GERECHTSHOF 's-HERTOGENBOSCH

Team familie- en jeugdrecht
Uitspraak: 28 september 2023
Zaaknummer: 200.326.526/01
Zaaknummer eerste aanleg: C/01/289233 / JE RK 23-62
in de zaak in hoger beroep van:
[appellante] ,
en
[appellant] ,
wonende te [woonplaats] ,
verzoekers in hoger beroep,
hierna te noemen: appellanten,
advocaat: mr. A. Houtman,
Als belanghebbenden worden aangemerkt:
[de moeder] ,advocaat: mr.
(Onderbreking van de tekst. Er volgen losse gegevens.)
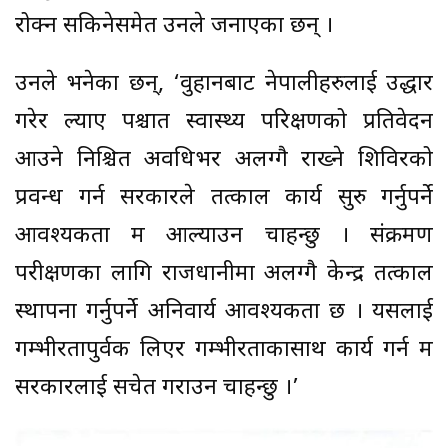
रोक्न सकिनेसमेत उनले जनाएका छन् ।
उनले भनेका छन्, ‘वुहानबाट नेपालीहरुलाई उद्धार
गरेर ल्याए पश्चात स्वास्थ्य परिक्षणको प्रतिवेदन
आउने निश्चित अवधिभर अलग्गै राख्ने शिविरको
प्रवन्ध गर्न सरकारले तत्काल कार्य सुरु गर्नुपर्ने
आवश्यकता म औंल्याउन चाहन्छु । संक्रमण
परीक्षणका लागि राजधानीमा अलग्गै केन्द्र तत्काल
स्थापना गर्नुपर्ने अनिवार्य आवश्यकता छ । यसलाई
गम्भीरतापुर्वक लिएर गम्भीरताकासाथ कार्य गर्न म
सरकारलाई सचेत गराउन चाहन्छु ।’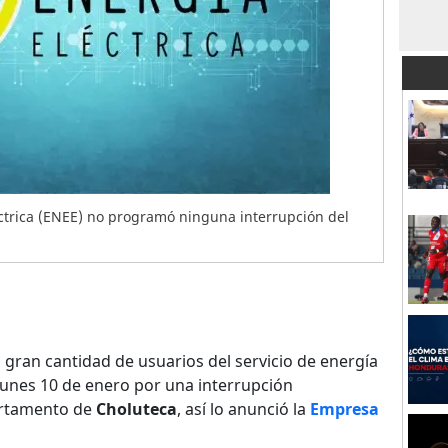
ctrica (ENEE) no programó ninguna interrupción del
gran cantidad de usuarios del servicio de energía
 lunes 10 de enero por una interrupción
artamento de
Choluteca
, así lo anunció la
Empresa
F. Pool,
en
[de vader] ,beide zonder bekende woon- of verblijfplaats,
hierna te noemen: de moeder en de vader, dan wel gezamenlijk: de ouders,
en
de Raad voor de Kinderbescherming,
hierna te noemen: de raad,
en
William Schrikker Stichting Jeugdbescherming en Jeugdreclassering,
gevestigd te [vestigingsplaats] ,
hierna te noemen: de GI.

1.Het geding in eerste aanleg

Het hof verwijst voor het verloop van het geding in eerste aanleg naar de beslissing in het e-mailbericht van de griffie van de rechtbank Oost-Brabant van 30 januari 2023.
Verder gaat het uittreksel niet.